More than 100 Israeli schoolchildren were sent into quarantine on Thursday after cases of COVID-19 cropped up in educational facilities in multiple locations less than a week after Israeli schools returned to running at full capacity.

Schools and national day-care facilities were shut down for two months to prevent spread of the coronavirus, and were opened in careful stages as Israel saw a significant drop in the number of new cases, finally admitting students in grades four through 10 on Sunday.

On Thursday, 50 children in northern Tel Aviv entered quarantine after a kindergarten teacher tested positive for COVID-19, while 44 preschoolers and multiple employees at a preschool in Rishon Letzion were quarantined after an assistant at the facility tested positive for the virus.

In former viral hotspot Bnei Brak, students and staff in a special-education kindergarten were sent into quarantine after a teaching assistant was confirmed to have COVID-19.
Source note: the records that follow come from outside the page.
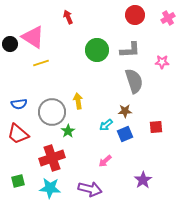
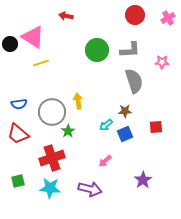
red arrow: moved 2 px left, 1 px up; rotated 56 degrees counterclockwise
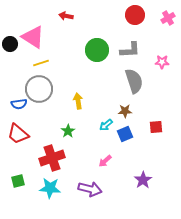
gray circle: moved 13 px left, 23 px up
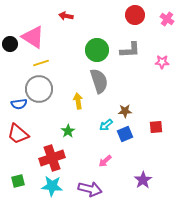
pink cross: moved 1 px left, 1 px down; rotated 24 degrees counterclockwise
gray semicircle: moved 35 px left
cyan star: moved 2 px right, 2 px up
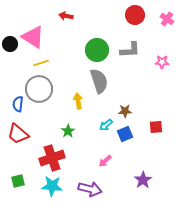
blue semicircle: moved 1 px left; rotated 105 degrees clockwise
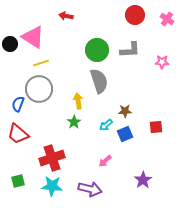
blue semicircle: rotated 14 degrees clockwise
green star: moved 6 px right, 9 px up
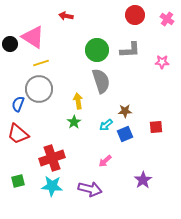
gray semicircle: moved 2 px right
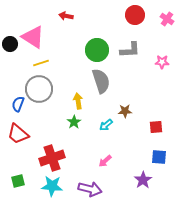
blue square: moved 34 px right, 23 px down; rotated 28 degrees clockwise
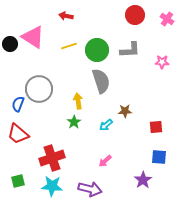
yellow line: moved 28 px right, 17 px up
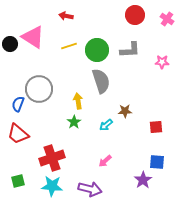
blue square: moved 2 px left, 5 px down
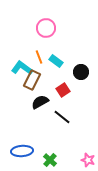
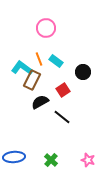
orange line: moved 2 px down
black circle: moved 2 px right
blue ellipse: moved 8 px left, 6 px down
green cross: moved 1 px right
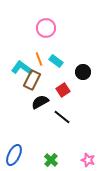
blue ellipse: moved 2 px up; rotated 60 degrees counterclockwise
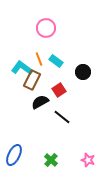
red square: moved 4 px left
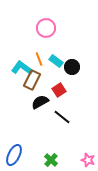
black circle: moved 11 px left, 5 px up
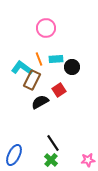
cyan rectangle: moved 2 px up; rotated 40 degrees counterclockwise
black line: moved 9 px left, 26 px down; rotated 18 degrees clockwise
pink star: rotated 24 degrees counterclockwise
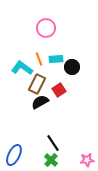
brown rectangle: moved 5 px right, 4 px down
pink star: moved 1 px left
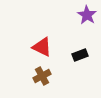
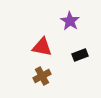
purple star: moved 17 px left, 6 px down
red triangle: rotated 15 degrees counterclockwise
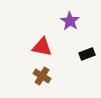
black rectangle: moved 7 px right, 1 px up
brown cross: rotated 30 degrees counterclockwise
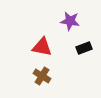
purple star: rotated 24 degrees counterclockwise
black rectangle: moved 3 px left, 6 px up
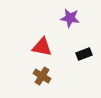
purple star: moved 3 px up
black rectangle: moved 6 px down
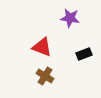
red triangle: rotated 10 degrees clockwise
brown cross: moved 3 px right
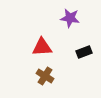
red triangle: rotated 25 degrees counterclockwise
black rectangle: moved 2 px up
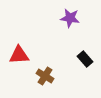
red triangle: moved 23 px left, 8 px down
black rectangle: moved 1 px right, 7 px down; rotated 70 degrees clockwise
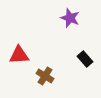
purple star: rotated 12 degrees clockwise
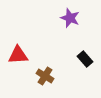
red triangle: moved 1 px left
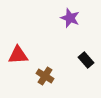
black rectangle: moved 1 px right, 1 px down
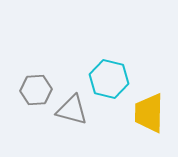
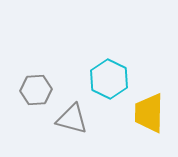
cyan hexagon: rotated 12 degrees clockwise
gray triangle: moved 9 px down
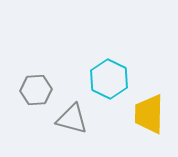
yellow trapezoid: moved 1 px down
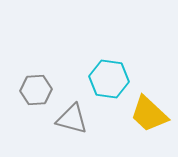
cyan hexagon: rotated 18 degrees counterclockwise
yellow trapezoid: rotated 48 degrees counterclockwise
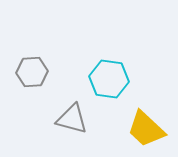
gray hexagon: moved 4 px left, 18 px up
yellow trapezoid: moved 3 px left, 15 px down
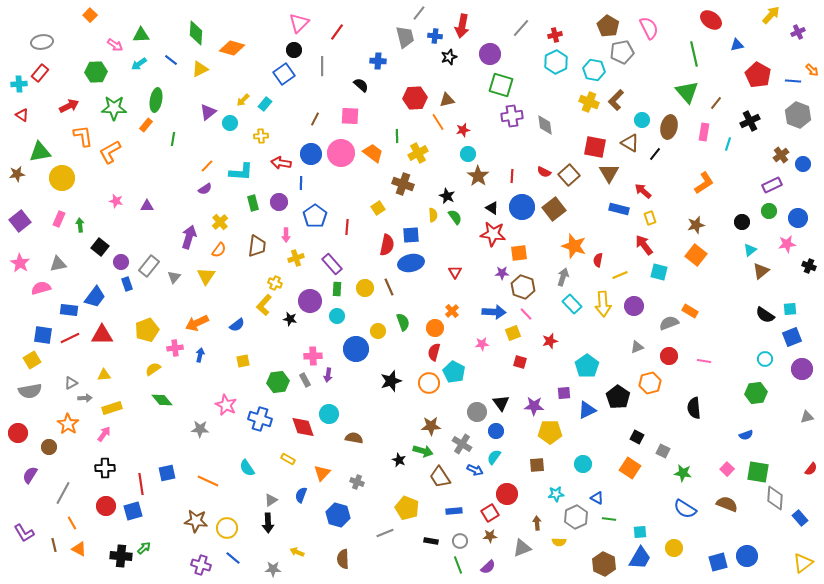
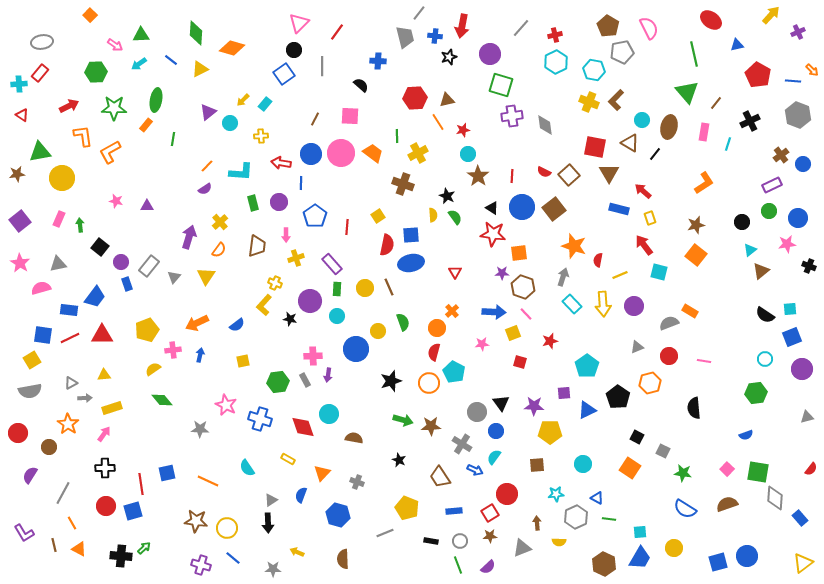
yellow square at (378, 208): moved 8 px down
orange circle at (435, 328): moved 2 px right
pink cross at (175, 348): moved 2 px left, 2 px down
green arrow at (423, 451): moved 20 px left, 31 px up
brown semicircle at (727, 504): rotated 40 degrees counterclockwise
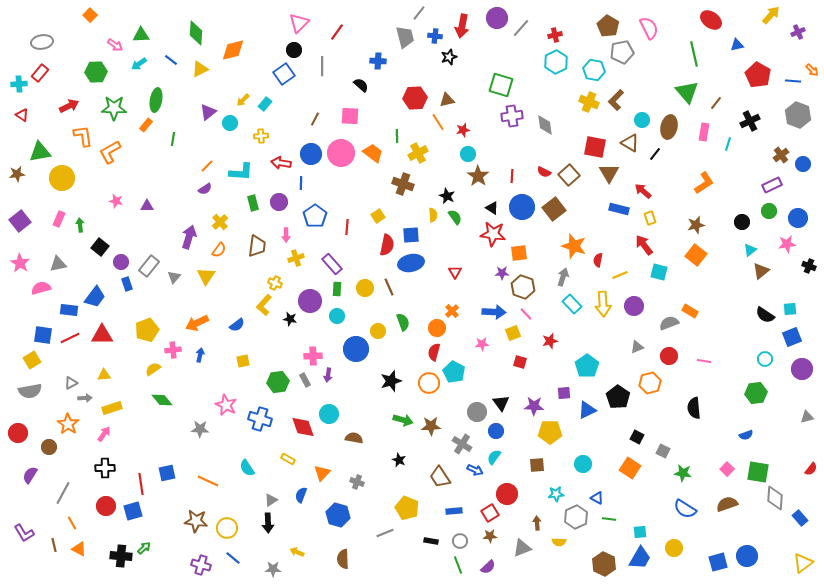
orange diamond at (232, 48): moved 1 px right, 2 px down; rotated 30 degrees counterclockwise
purple circle at (490, 54): moved 7 px right, 36 px up
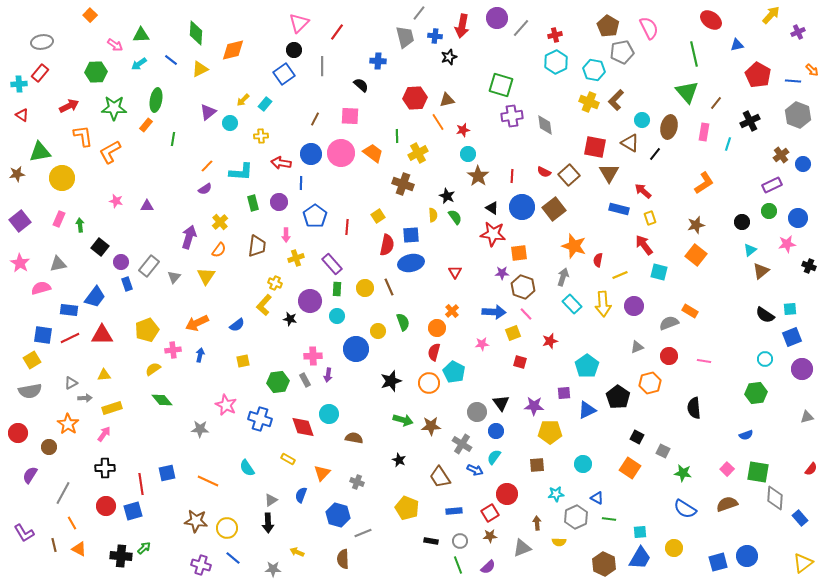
gray line at (385, 533): moved 22 px left
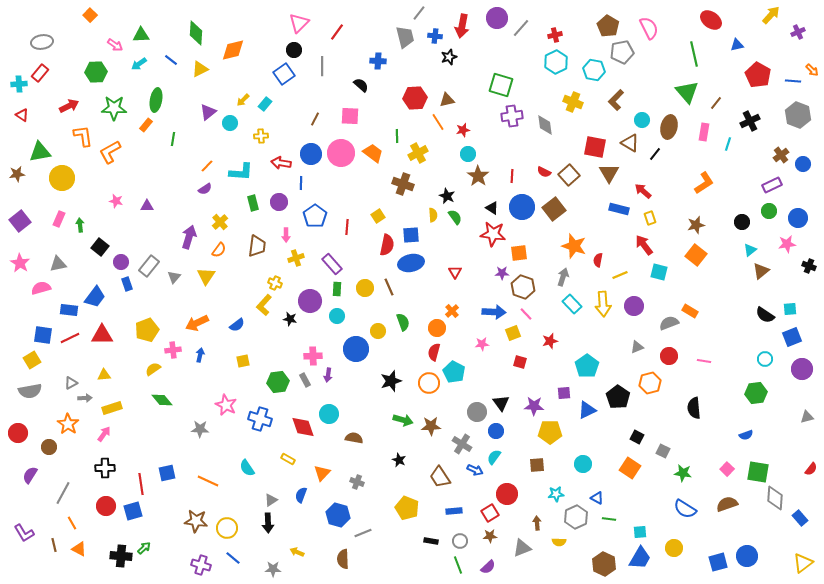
yellow cross at (589, 102): moved 16 px left
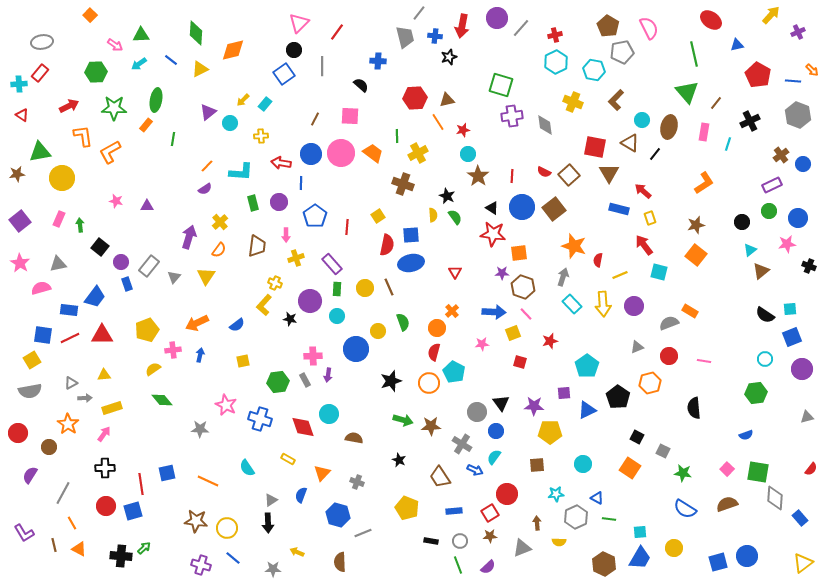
brown semicircle at (343, 559): moved 3 px left, 3 px down
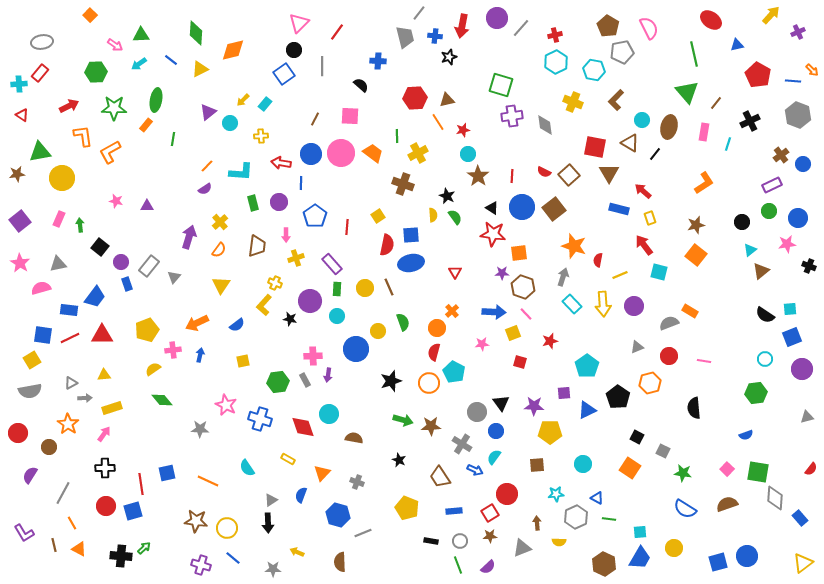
yellow triangle at (206, 276): moved 15 px right, 9 px down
Testing at a school in Rehovot led to 11 cases being diagnosed, with Health Ministry officials declaring that all students at the location would be checked.

Current health regulations require parents to sign off daily on a form that their children have not had a fever or exhibited other coronavirus symptoms in the past 24 hours. Parents are also forbidden to enter schools, preschools or kindergartens, and must drop off and pick up their children at the entrance.